[[ Dataset extract, beginning ]]
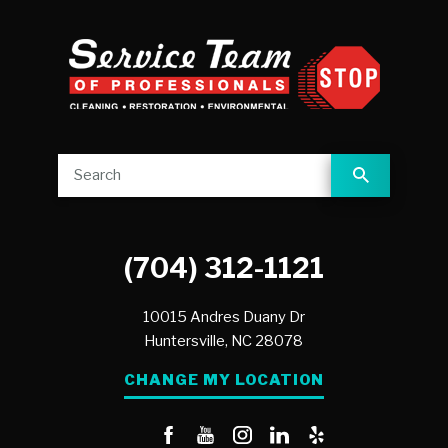
(704) 312-1121
10015 Andres Duany Dr
Huntersville,
NC
28078
CHANGE MY LOCATION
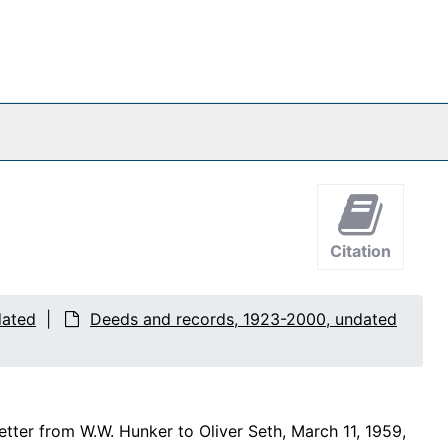
Citation
dated
Deeds and records, 1923-2000, undated
letter from W.W. Hunker to Oliver Seth, March 11, 1959,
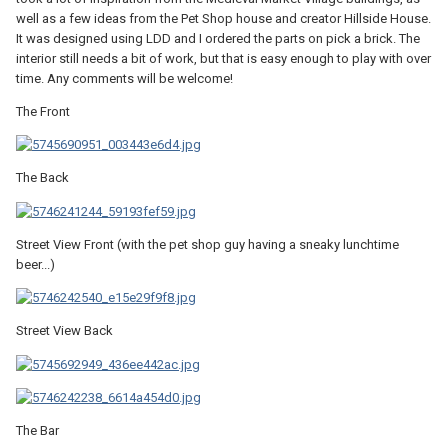
well as a few ideas from the Pet Shop house and creator Hillside House.
It was designed using LDD and I ordered the parts on pick a brick. The
interior still needs a bit of work, but that is easy enough to play with over
time. Any comments will be welcome!
The Front
The Back
Street View Front (with the pet shop guy having a sneaky lunchtime
beer...)
Street View Back
The Bar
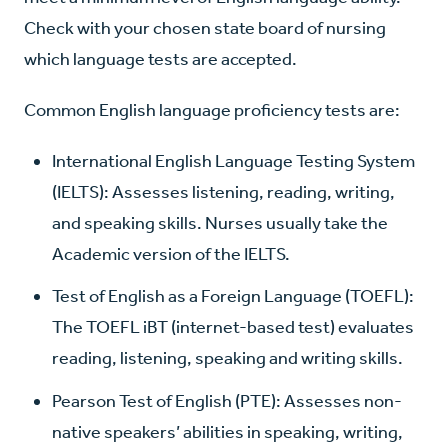
Check with your chosen state board of nursing
which language tests are accepted.
Common English language proficiency tests are:
International English Language Testing System
(IELTS): Assesses listening, reading, writing,
and speaking skills. Nurses usually take the
Academic version of the IELTS.
Test of English as a Foreign Language (TOEFL):
The TOEFL iBT (internet-based test) evaluates
reading, listening, speaking and writing skills.
Pearson Test of English (PTE): Assesses non-
native speakers’ abilities in speaking, writing,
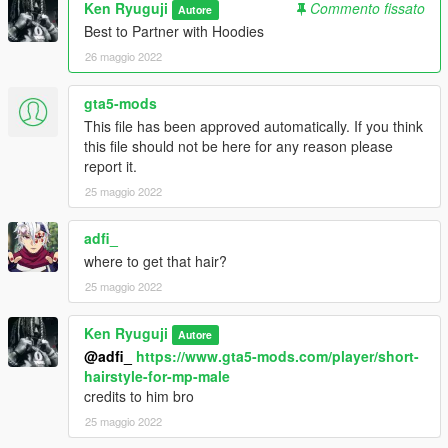
Ken Ryuguji
Commento fissato
Autore
Best to Partner with Hoodies
26 maggio 2022
gta5-mods
This file has been approved automatically. If you think
this file should not be here for any reason please
report it.
25 maggio 2022
adfi_
where to get that hair?
25 maggio 2022
Ken Ryuguji
Autore
@adfi_
https://www.gta5-mods.com/player/short-
hairstyle-for-mp-male
credits to him bro
25 maggio 2022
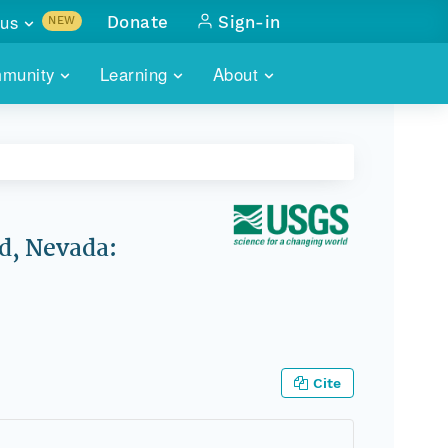
us
Donate
Sign-in
NEW
sults with
munity
Learning
About
lus
SKILLBUILDING
ABOUT DATAONE
ITORIES
cs & more
network of data repos
WEBINARS
METRICS
tals
 COMMUNITY
r data
 future of DataONE
TRAINING
CONTACT
d, Nevada:
ALLS
search
PORTALS HOW-TO
eries of monthly meetings
ATE
Cite
E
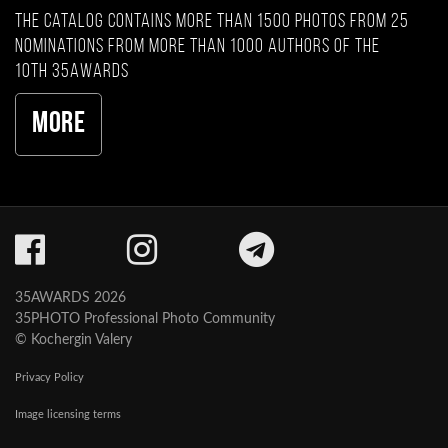
The catalog contains more than 1500 photos from 25
nominations from more than 1000 authors of the
10th 35AWARDS
More
35AWARDS 2026
35PHOTO Professional Photo Community
© Kochergin Valery
Privacy Policy
Image licensing terms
[[ Dataset extract, end ]]
## What is being asked
Among the entries above, how many lines hold the string "English"? Answer with the bare number.

## Answer section
4